For most Americans, the answer to these questions is "no"...and rightly or wrongly, many outsiders believe Iowa to be a world apart and find it easy to bemoan the statei's first-in-the-nation caucus. Every four years at caucus time come new complaints that the state is too small, rural, agrarian, or ideologically extreme to be representative of the nation. Here's why that view of Iowa might be wrong.
Iowa Conservatism Has Gone Mainstream
Iowans were conservative before conservatism was cool. The Republican Party has shifted to the right over the last several years—a place that Iowa conservatives have been all along. For this reason, "we are poised to be more representative as a national party than we were in 2008," says Dianne Bystrom, director of the Carrie Chapman Catt Center for Women and Politics at Iowa State University. In 2008, former Arkansas Gov.
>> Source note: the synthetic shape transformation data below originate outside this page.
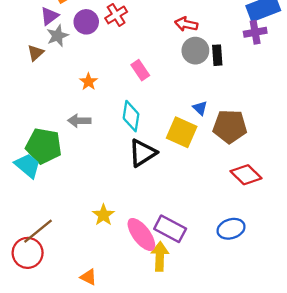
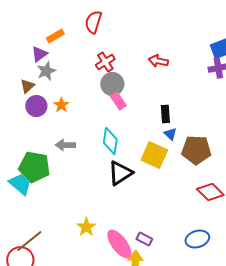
red cross: (116, 15) -> (105, 62), moved
purple circle: (86, 22) -> (36, 106), moved
gray circle: (195, 51) -> (112, 84), moved
black rectangle: (217, 55) -> (165, 114), moved
orange star: (89, 82) -> (61, 105), moved
purple rectangle: (170, 229) -> (144, 239), size x0.6

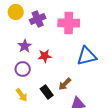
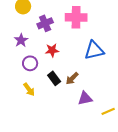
purple cross: (38, 19) -> (45, 23), moved
purple star: (25, 46) -> (21, 40), moved
black rectangle: (47, 92) -> (54, 78), moved

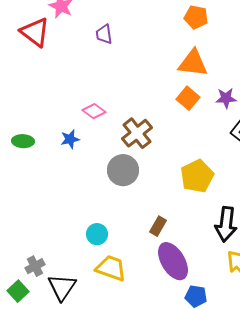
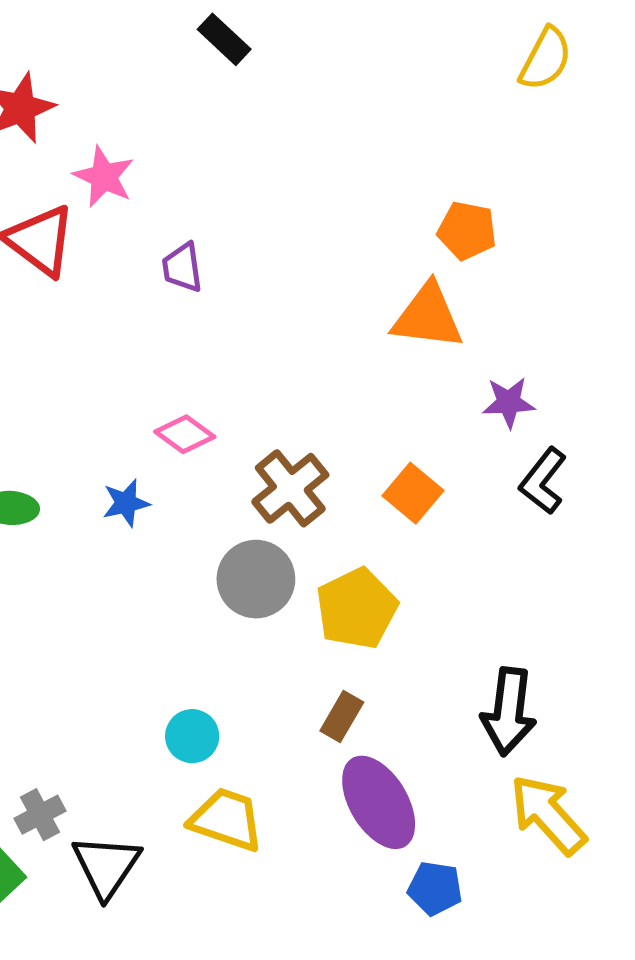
orange pentagon: (196, 17) -> (467, 231), moved
purple trapezoid: (104, 34) -> (182, 267), moved
orange square: (188, 98) -> (413, 493), moved
yellow pentagon: (197, 176) -> (357, 609), moved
Mike Huckabee, known for his socially conservative views, won the Iowa Republican caucus with 34 percent of the vote, beating former Massachusetts Gov. Mitt Romney by 9 percentage points and besting eventual nominee and Arizona Republican Sen. John McCain by 21 points. "Certainly the Republican caucus in 2008, and it appears perhaps in 2012, reflects a much more conservative side of the Republican party. On the other hand, as a whole, the Republican Party has shifted to the right over the last several years," says Bystrom.
Numbers Don't Lie
Iowa is perhaps smaller, older, and more rural than many other states, but it is perhaps not as corn-farmer-heavy as people might think—roughly 60 percent of the population lives in urban areas. In fact, when a broad spectrum of demographic data are considered, Iowa is among the most representative states in the nation, according to a 2009 study by political scientists from the University of Missouri and the University of Iowa. When a variety of economic, diversity, and social factors were taken into consideration, Iowa was the 12th most representative state in the nation, meaning that it hewed relatively close to national averages on those factors. Sure, there might be 11 other states ahead of it, but Iowa compares particularly well with California, New York, and Texas—high-population states that are also among the least representative.
A Variety of Republicans
Though Iowan Republicans may deviate slightly from the national party, the state's GOP still runs the gamut from far-right to centrist, says Tim Hagle, associate professor of political science at the University of Iowa. In the northwestern part of the state, says Hagle, the counties are "reliably Republican in terms of their voting," electing officials like Rep. Steve King, a member of the House Tea Party Caucus. In the eastern part of the state, home to like Iowa City, the population is more liberal, and Republicans track closer to the center, says Hagle.
Everyone Cares About the Economy
Iowa's unemployment rate is 6.0 percent, as of October—the seventh-lowest unemployment rate in the nation. But that doesn't mean that Iowa isn't suffering with the rest of the country. "Even though we're in better shape based on national averages...we're still in worse shape compared to what we're used to here," says Hagle. Iowa's unemployment rate, he says, tends to track below the nation's , and hovered around 3 to 4 percent throughout the 1990s and early 2000s. This means that uptick to 6 percent is still uncomfortable for Iowans. Iowa also is facing the housing crisis alongside the rest of the nation. According to Realtytrac, Iowa's October foreclosure rate was 1 in 745 units— relatively close to the national rate (1 in 563). Hagle also adds that Iowans care deeply about national economic concerns: "We realize what's going on in the rest of the country, and certainly Iowans are concerned about the debt and deficit."